Most software applications: strong test coverage = high confidence app is functioning well. ML pipelines can pass many tests, but still give entirely incorrect results. Doesn’t have just to run, it should produce accurate predictive outputs

Progressive approach, validate:

  1. Data flow
  2. Learning capacity
  3. Generalization and inference

Make sure your pipeline works for a few examples, then write tests to make sure it keeps functioning as you make changes

Visualization steps

Inspect changes at regular intervals

  • Data loading: Verify data is formatted correctly
  • Cleaning and feature selection: remove any unnecessary information
  • Feature generation: check that the feature values are populated and that the values seem reasonable
  • Data formatting: shapes, vectors
  • Model output: first look if the predictions are the right type or shape, then check if the model is actually leveraging the input data

Separate your concerns

Modular organization: separate each function so that you can check that it individually works before looking at the broader pipeline.
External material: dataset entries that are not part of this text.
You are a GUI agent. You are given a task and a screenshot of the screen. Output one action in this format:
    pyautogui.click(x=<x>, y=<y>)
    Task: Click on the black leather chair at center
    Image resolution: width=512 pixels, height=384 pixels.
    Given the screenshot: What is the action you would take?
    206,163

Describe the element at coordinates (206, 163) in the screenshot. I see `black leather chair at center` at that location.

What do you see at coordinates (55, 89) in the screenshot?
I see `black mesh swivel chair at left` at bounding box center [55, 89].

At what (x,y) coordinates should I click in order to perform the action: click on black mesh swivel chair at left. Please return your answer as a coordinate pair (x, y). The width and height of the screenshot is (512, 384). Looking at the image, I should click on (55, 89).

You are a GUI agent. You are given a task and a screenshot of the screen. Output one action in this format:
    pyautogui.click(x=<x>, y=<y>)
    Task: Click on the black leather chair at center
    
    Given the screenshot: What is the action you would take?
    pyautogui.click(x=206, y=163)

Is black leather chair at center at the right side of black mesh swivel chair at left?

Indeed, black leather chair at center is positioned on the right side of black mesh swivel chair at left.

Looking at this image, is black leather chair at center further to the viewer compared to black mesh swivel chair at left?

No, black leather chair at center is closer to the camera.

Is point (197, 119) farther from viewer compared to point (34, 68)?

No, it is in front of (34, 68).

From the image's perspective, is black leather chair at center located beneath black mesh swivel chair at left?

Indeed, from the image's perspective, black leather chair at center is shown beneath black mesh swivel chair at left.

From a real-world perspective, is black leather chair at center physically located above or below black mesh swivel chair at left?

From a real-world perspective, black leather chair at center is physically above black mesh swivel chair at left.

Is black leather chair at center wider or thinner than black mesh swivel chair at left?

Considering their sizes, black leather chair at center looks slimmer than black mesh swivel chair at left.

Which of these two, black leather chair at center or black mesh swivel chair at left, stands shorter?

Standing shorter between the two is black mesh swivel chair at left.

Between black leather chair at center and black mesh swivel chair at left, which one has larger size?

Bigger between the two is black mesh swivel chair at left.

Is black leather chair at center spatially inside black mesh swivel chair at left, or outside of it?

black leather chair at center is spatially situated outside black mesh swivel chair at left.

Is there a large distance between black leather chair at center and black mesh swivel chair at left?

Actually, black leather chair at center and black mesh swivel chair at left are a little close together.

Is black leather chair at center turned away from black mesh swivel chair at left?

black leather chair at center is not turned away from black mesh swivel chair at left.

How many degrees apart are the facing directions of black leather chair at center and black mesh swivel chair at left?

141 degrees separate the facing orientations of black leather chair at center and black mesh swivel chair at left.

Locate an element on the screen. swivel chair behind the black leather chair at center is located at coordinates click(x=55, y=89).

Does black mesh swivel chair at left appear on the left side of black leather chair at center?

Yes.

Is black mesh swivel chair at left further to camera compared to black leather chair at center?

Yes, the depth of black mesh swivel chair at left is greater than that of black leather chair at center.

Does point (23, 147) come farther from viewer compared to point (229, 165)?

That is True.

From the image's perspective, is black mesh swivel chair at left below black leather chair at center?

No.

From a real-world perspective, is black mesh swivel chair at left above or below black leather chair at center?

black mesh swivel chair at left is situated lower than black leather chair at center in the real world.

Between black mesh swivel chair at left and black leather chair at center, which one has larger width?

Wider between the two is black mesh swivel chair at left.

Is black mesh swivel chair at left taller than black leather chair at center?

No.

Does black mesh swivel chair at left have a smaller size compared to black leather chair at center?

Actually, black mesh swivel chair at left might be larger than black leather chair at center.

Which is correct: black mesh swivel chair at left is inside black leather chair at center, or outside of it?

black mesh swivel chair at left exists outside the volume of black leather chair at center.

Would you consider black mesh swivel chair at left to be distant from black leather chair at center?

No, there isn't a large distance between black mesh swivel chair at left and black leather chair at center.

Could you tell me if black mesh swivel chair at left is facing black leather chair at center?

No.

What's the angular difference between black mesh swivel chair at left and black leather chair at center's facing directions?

Once broken down, you’ll be able to write tests

Test your ML code

Source code on book’s Github repository

  • Test data ingestion
  • Test data processing
  • Test model outputs

Debug training: make your model learn

Contextualize model performance: generate an estimate of what an acceptable error for the taks is by labeling a few examples yourself

Task difficulty

  • The quantity and diversity of data you have: more diverse/complex the problem = more data for the model to learn from it
  • How predictive the features are: make the data more expressive to help the model learn better
  • The complexity of your model: simplest model is good to quickly iterate, but some tasks are entirely out of reach of some models

Debug generalization: make your model useful

  • Data Leakage: if you are surprised by validation performance, inspect the features; fixing a leakage issue will lead to lower validation performance, but a better model
  • Overfitting: model performs drastically better on the training set than on the test set. Add regularization or data augmentation
  • Dataset redesign: use k-fold cross validation to alleviate concerns that data splits may be of unequal quality

“If your models aren’t generalizing, your task may be too hard. There may not be enough information in your training examples to learn meaningful features that will be informative for future data points. If that is the case, then the problem you have is not well suited for ML”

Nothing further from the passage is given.